From: Markus Armbruster <armbru@redhat.com>

When a function returns 0 on success, negative value on error,
checking for non-zero suffices, but checking for negative is clearer.
So do that.

Signed-off-by: Markus Armbruster <armbru@redhat.com>
Reviewed-by: Fabiano Rosas <farosas@suse.de>
Reviewed-by: Juan Quintela <quintela@redhat.com>
Signed-off-by: Juan Quintela <quintela@redhat.com>
Message-ID: <20230928132019.2544702-30-armbru@redhat.com>
---
 migration/rdma.c | 82 ++++++++++++++++++++++++------------------------
 1 file changed, 41 insertions(+), 41 deletions(-)

diff --git a/migration/rdma.c b/migration/rdma.c
index 08a82d5e57..b0125b01cf 100644
--- a/migration/rdma.c
+++ b/migration/rdma.c
@@ -953,7 +953,7 @@ static int qemu_rdma_resolve_host(RDMAContext *rdma, Error **errp)
 
     /* create CM id */
     ret = rdma_create_id(rdma->channel, &rdma->cm_id, NULL, RDMA_PS_TCP);
-    if (ret) {
+    if (ret < 0) {
         ERROR(errp, "could not create channel id");
         goto err_resolve_create_id;
     }
@@ -974,10 +974,10 @@ static int qemu_rdma_resolve_host(RDMAContext *rdma, Error **errp)
 
         ret = rdma_resolve_addr(rdma->cm_id, NULL, e->ai_dst_addr,
                 RDMA_RESOLVE_TIMEOUT_MS);
-        if (!ret) {
+        if (ret >= 0) {
             if (e->ai_family == AF_INET6) {
                 ret = qemu_rdma_broken_ipv6_kernel(rdma->cm_id->verbs, errp);
-                if (ret) {
+                if (ret < 0) {
                     continue;
                 }
             }
@@ -994,7 +994,7 @@ route:
     qemu_rdma_dump_gid("source_resolve_addr", rdma->cm_id);
 
     ret = rdma_get_cm_event(rdma->channel, &cm_event);
-    if (ret) {
+    if (ret < 0) {
         ERROR(errp, "could not perform event_addr_resolved");
         goto err_resolve_get_addr;
     }
@@ -1010,13 +1010,13 @@ route:
 
     /* resolve route */
     ret = rdma_resolve_route(rdma->cm_id, RDMA_RESOLVE_TIMEOUT_MS);
-    if (ret) {
+    if (ret < 0) {
         ERROR(errp, "could not resolve rdma route");
         goto err_resolve_get_addr;
     }
 
     ret = rdma_get_cm_event(rdma->channel, &cm_event);
-    if (ret) {
+    if (ret < 0) {
         ERROR(errp, "could not perform event_route_resolved");
         goto err_resolve_get_addr;
     }
@@ -1124,7 +1124,7 @@ static int qemu_rdma_alloc_qp(RDMAContext *rdma)

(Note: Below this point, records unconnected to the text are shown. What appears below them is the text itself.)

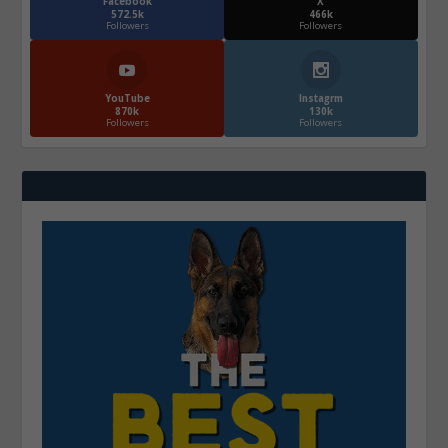
Facebook
X
572.5k
466k
Followers
Followers
YouTube
Instagrm
870k
130k
Followers
Followers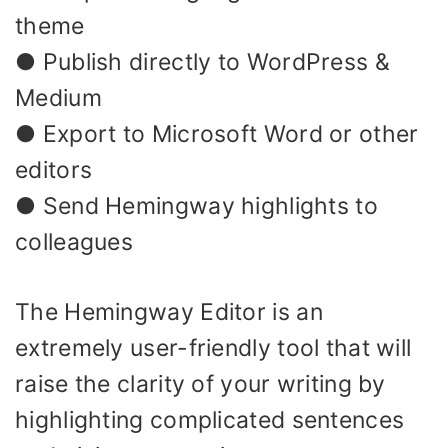
theme
● Publish directly to WordPress &
Medium
● Export to Microsoft Word or other
editors
● Send Hemingway highlights to
colleagues
The Hemingway Editor is an
extremely user-friendly tool that will
raise the clarity of your writing by
highlighting complicated sentences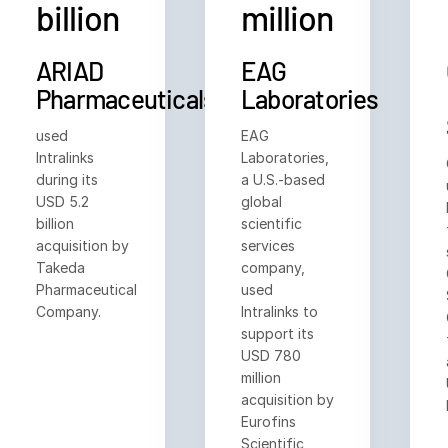
billion
million
日本語
한국인
ARIAD
EAG
Português
Pharmaceuticals
Laboratories
Español
used
EAG
Italiano
Intralinks
Laboratories,
during its
a U.S.-based
Dutch
USD 5.2
global
billion
scientific
acquisition by
services
Takeda
company,
Pharmaceutical
used
Company.
Intralinks to
support its
USD 780
million
acquisition by
Eurofins
Scientific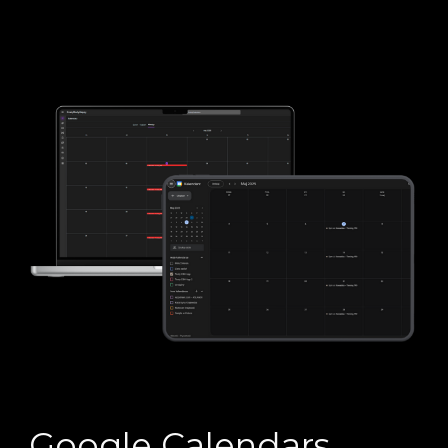
Google Calendars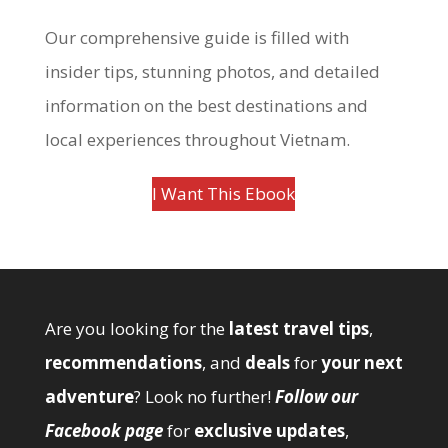
Our comprehensive guide is filled with
insider tips, stunning photos, and detailed
information on the best destinations and
local experiences throughout Vietnam.
I Want This Ebook
Are you looking for the
latest travel tips
,
recommendations
, and
deals
for
your next
adventure
? Look no further!
Follow our
Facebook page
for
exclusive updates
,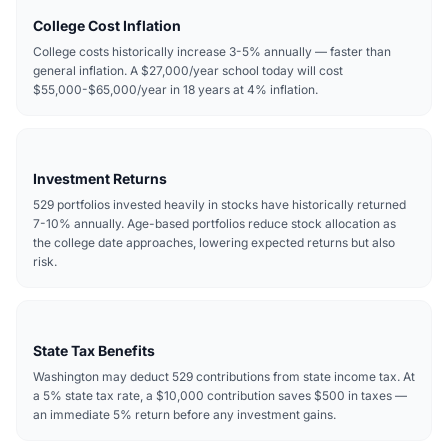
College Cost Inflation
College costs historically increase 3-5% annually — faster than
general inflation. A $27,000/year school today will cost
$55,000-$65,000/year in 18 years at 4% inflation.
Investment Returns
529 portfolios invested heavily in stocks have historically returned
7-10% annually. Age-based portfolios reduce stock allocation as
the college date approaches, lowering expected returns but also
risk.
State Tax Benefits
Washington may deduct 529 contributions from state income tax. At
a 5% state tax rate, a $10,000 contribution saves $500 in taxes —
an immediate 5% return before any investment gains.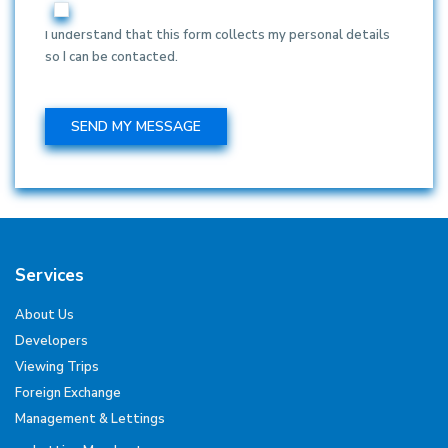
I understand that this form collects my personal details
so I can be contacted.
Services
About Us
Developers
Viewing Trips
Foreign Exchange
Management & Lettings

     attr.qp_type = IBV_QPT_RC;
 
     ret = rdma_create_qp(rdma->cm_id, rdma->pd, &attr);
-    if (ret) {
+    if (ret < 0) {
         return -1;
     }
 
@@ -1567,7 +1567,7 @@ static int qemu_rdma_wait_comp_channel(RDMAContext *rdma,
 
                 if (pfds[1].revents) {
                     ret = rdma_get_cm_event(rdma->channel, &cm_event);
-                    if (ret) {
+                    if (ret < 0) {
                         error_report("failed to get cm event while wait "

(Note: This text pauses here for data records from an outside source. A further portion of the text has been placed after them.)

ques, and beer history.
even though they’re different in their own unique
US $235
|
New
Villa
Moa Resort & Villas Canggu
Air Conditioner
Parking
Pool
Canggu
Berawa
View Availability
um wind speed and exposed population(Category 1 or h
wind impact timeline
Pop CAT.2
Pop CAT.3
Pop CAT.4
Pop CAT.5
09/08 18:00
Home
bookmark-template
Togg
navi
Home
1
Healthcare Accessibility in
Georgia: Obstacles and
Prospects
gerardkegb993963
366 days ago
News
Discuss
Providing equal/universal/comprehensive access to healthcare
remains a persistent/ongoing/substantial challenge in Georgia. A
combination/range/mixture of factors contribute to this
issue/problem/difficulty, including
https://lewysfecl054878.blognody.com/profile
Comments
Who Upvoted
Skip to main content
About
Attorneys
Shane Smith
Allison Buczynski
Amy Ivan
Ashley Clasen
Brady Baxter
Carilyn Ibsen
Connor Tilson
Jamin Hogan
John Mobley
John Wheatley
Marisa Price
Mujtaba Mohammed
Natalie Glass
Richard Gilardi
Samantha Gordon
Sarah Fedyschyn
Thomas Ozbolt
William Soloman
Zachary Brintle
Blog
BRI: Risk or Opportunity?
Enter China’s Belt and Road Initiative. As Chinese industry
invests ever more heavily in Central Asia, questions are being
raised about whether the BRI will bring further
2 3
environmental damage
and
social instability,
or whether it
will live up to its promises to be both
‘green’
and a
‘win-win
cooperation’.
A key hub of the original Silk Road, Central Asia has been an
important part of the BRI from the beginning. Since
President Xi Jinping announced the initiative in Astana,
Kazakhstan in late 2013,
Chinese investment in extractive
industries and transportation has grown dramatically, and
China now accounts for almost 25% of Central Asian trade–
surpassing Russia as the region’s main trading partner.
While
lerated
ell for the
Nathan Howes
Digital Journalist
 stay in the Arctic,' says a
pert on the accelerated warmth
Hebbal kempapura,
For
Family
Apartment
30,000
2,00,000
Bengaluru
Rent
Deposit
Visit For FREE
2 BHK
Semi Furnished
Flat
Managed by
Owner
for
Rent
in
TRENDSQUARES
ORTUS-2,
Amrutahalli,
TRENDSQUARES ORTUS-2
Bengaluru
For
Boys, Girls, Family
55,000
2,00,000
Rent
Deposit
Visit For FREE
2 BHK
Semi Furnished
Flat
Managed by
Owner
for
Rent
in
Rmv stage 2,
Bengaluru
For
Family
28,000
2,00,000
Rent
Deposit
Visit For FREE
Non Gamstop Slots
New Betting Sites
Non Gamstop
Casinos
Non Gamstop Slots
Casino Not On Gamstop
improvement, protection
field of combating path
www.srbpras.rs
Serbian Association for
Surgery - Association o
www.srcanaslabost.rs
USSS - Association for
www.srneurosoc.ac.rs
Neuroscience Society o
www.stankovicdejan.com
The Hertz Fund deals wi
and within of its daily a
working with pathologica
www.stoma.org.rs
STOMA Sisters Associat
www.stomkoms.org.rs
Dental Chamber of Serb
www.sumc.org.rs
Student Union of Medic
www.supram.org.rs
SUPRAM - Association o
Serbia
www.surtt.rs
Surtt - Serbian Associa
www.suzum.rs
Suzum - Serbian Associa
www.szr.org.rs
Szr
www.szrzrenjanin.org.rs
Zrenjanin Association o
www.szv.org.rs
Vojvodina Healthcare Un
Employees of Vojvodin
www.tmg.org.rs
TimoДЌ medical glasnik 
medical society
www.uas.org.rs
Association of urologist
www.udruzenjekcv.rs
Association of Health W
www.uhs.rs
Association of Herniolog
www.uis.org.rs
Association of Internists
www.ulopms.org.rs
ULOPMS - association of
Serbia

                                      "completion channel");
                         return -1;
@@ -1668,12 +1668,12 @@ static int qemu_rdma_block_for_wrid(RDMAContext *rdma,
 
     while (1) {
         ret = qemu_rdma_wait_comp_channel(rdma, ch);
-        if (ret) {
+        if (ret < 0) {
             goto err_block_for_wrid;
         }
 
         ret = ibv_get_cq_event(ch, &cq, &cq_ctx);
-        if (ret) {
+        if (ret < 0) {
             /*
              * FIXME perror() is problematic, because ibv_reg_mr() is
              * not documented to set errno.  Will go away later in
@@ -1911,7 +1911,7 @@ static int qemu_rdma_exchange_send(RDMAContext *rdma, RDMAControlHeader *head,
      */
     if (resp) {
         ret = qemu_rdma_post_recv_control(rdma, RDMA_WRID_DATA);
-        if (ret) {
+        if (ret < 0) {
             error_report("rdma migration: error posting"

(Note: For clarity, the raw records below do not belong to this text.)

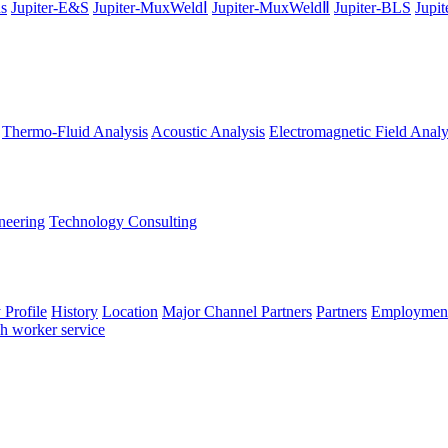
ns
Jupiter-E&S
Jupiter-MuxWeldⅠ
Jupiter-MuxWeldⅡ
Jupiter-BLS
Jupi
Thermo-Fluid Analysis
Acoustic Analysis
Electromagnetic Field Analy
neering
Technology Consulting
Profile
History
Location
Major Channel Partners
Partners
Employment
ch worker service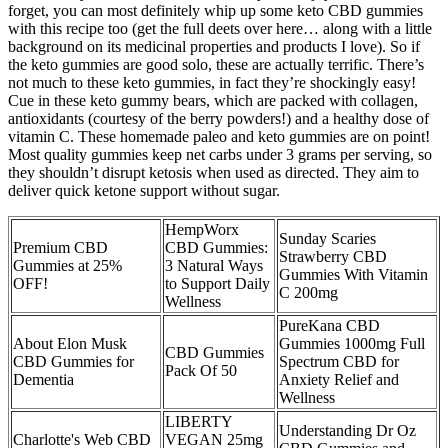
forget, you can most definitely whip up some keto CBD gummies
with this recipe too (get the full deets over here… along with a little
background on its medicinal properties and products I love). So if
the keto gummies are good solo, these are actually terrific. There’s
not much to these keto gummies, in fact they’re shockingly easy!
Cue in these keto gummy bears, which are packed with collagen,
antioxidants (courtesy of the berry powders!) and a healthy dose of
vitamin C. These homemade paleo and keto gummies are on point!
Most quality gummies keep net carbs under 3 grams per serving, so
they shouldn’t disrupt ketosis when used as directed. They aim to
deliver quick ketone support without sugar.
​​HempWorx
Sunday Scaries
Premium CBD
CBD Gummies:
Strawberry CBD
Gummies at 25%
3 Natural Ways
Gummies With Vitamin
OFF!
to Support Daily
C 200mg
Wellness​​
PureKana CBD
About Elon Musk
Gummies 1000mg Full
CBD Gummies
CBD Gummies for
Spectrum CBD for
Pack Of 50
Dementia
Anxiety Relief and
Wellness
LIBERTY
Understanding Dr Oz
Charlotte's Web CBD
VEGAN 25mg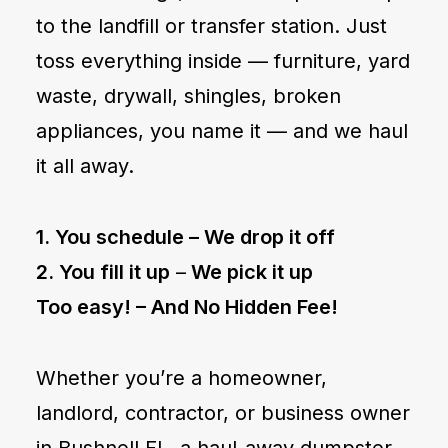
to the landfill or transfer station. Just
toss everything inside — furniture, yard
waste, drywall, shingles, broken
appliances, you name it — and we haul
it all away.
1. You schedule –
We drop it off
2. You fill it up
–
We pick it up
Too easy! –
And No Hidden Fee!
Whether you’re a homeowner,
landlord, contractor, or business owner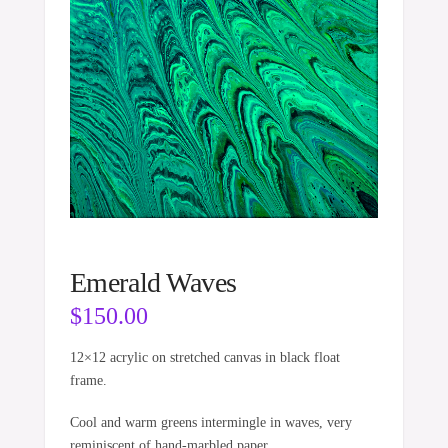
Emerald Waves
$
150.00
12×12 acrylic on stretched canvas in black float
frame.
Cool and warm greens intermingle in waves, very
reminiscent of hand-marbled paper.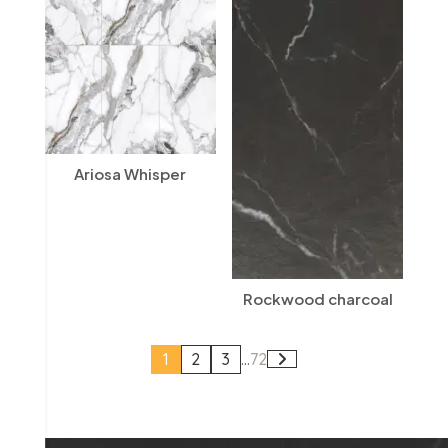
Ariosa Whisper
Rockwood charcoal
1
2
3
...
72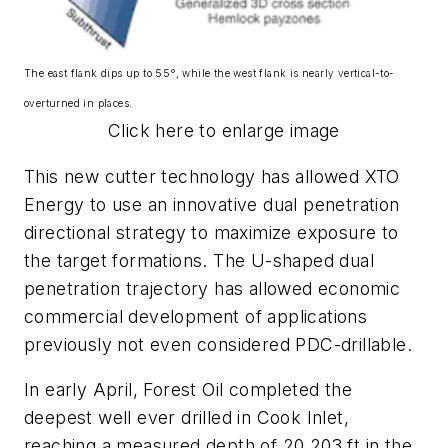
The east flank dips up to 55°, while the west flank is nearly vertical-to-
overturned in places.
Click here to enlarge image
This new cutter technology has allowed XTO
Energy to use an innovative dual penetration
directional strategy to maximize exposure to
the target formations. The U-shaped dual
penetration trajectory has allowed economic
commercial development of applications
previously not even considered PDC-drillable.
In early April, Forest Oil completed the
deepest well ever drilled in Cook Inlet,
reaching a measured depth of 20,203 ft in the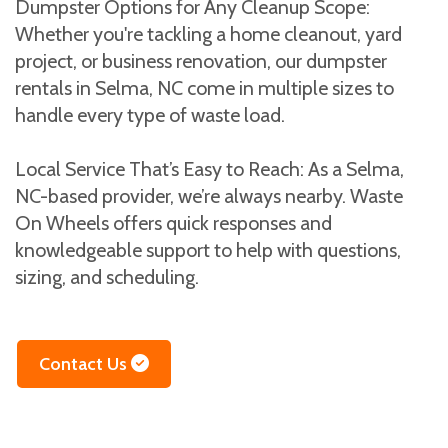
Dumpster Options for Any Cleanup Scope:
Whether you're tackling a home cleanout, yard
project, or business renovation, our dumpster
rentals in Selma, NC come in multiple sizes to
handle every type of waste load.
Local Service That’s Easy to Reach: As a Selma,
NC-based provider, we’re always nearby. Waste
On Wheels offers quick responses and
knowledgeable support to help with questions,
sizing, and scheduling.
Contact Us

                     " extra control recv for anticipated result!");
             return -1;
@@ -1922,7 +1922,7 @@ static int qemu_rdma_exchange_send(RDMAContext *rdma, RDMAControlHeader *head,
      * Post a WR to replace the one we just consumed for the READY message.
      */
     ret = qemu_rdma_post_recv_control(rdma, RDMA_WRID_READY);
-    if (ret) {
+    if (ret < 0) {
         error_report("rdma migration: error posting first control recv!");
         return -1;
     }
@@ -2009,7 +2009,7 @@ static int qemu_rdma_exchange_recv(RDMAContext *rdma, RDMAControlHeader *head,
      * Post a new RECV work request to replace the one we just consumed.
      */
     ret = qemu_rdma_post_recv_control(rdma, RDMA_WRID_READY);
-    if (ret) {
+    if (ret < 0) {
         error_report("rdma migration: error posting second control recv!");
         return -1;
     }
@@ -2357,7 +2357,7 @@ static int qemu_rdma_write(RDMAContext *rdma,
     /* If we cannot merge it, we flush the current buffer first. */
     if (!qemu_rdma_buffer_mergeable(rdma, current_addr, len)) {
         ret = qemu_rdma_write_flush(rdma);
-        if (ret) {
+        if (ret < 0) {
             return -1;
         }
         rdma->current_length = 0;
@@ -2487,12 +2487,12 @@ static int qemu_rdma_source_init(RDMAContext *rdma, bool pin_all, Error **errp)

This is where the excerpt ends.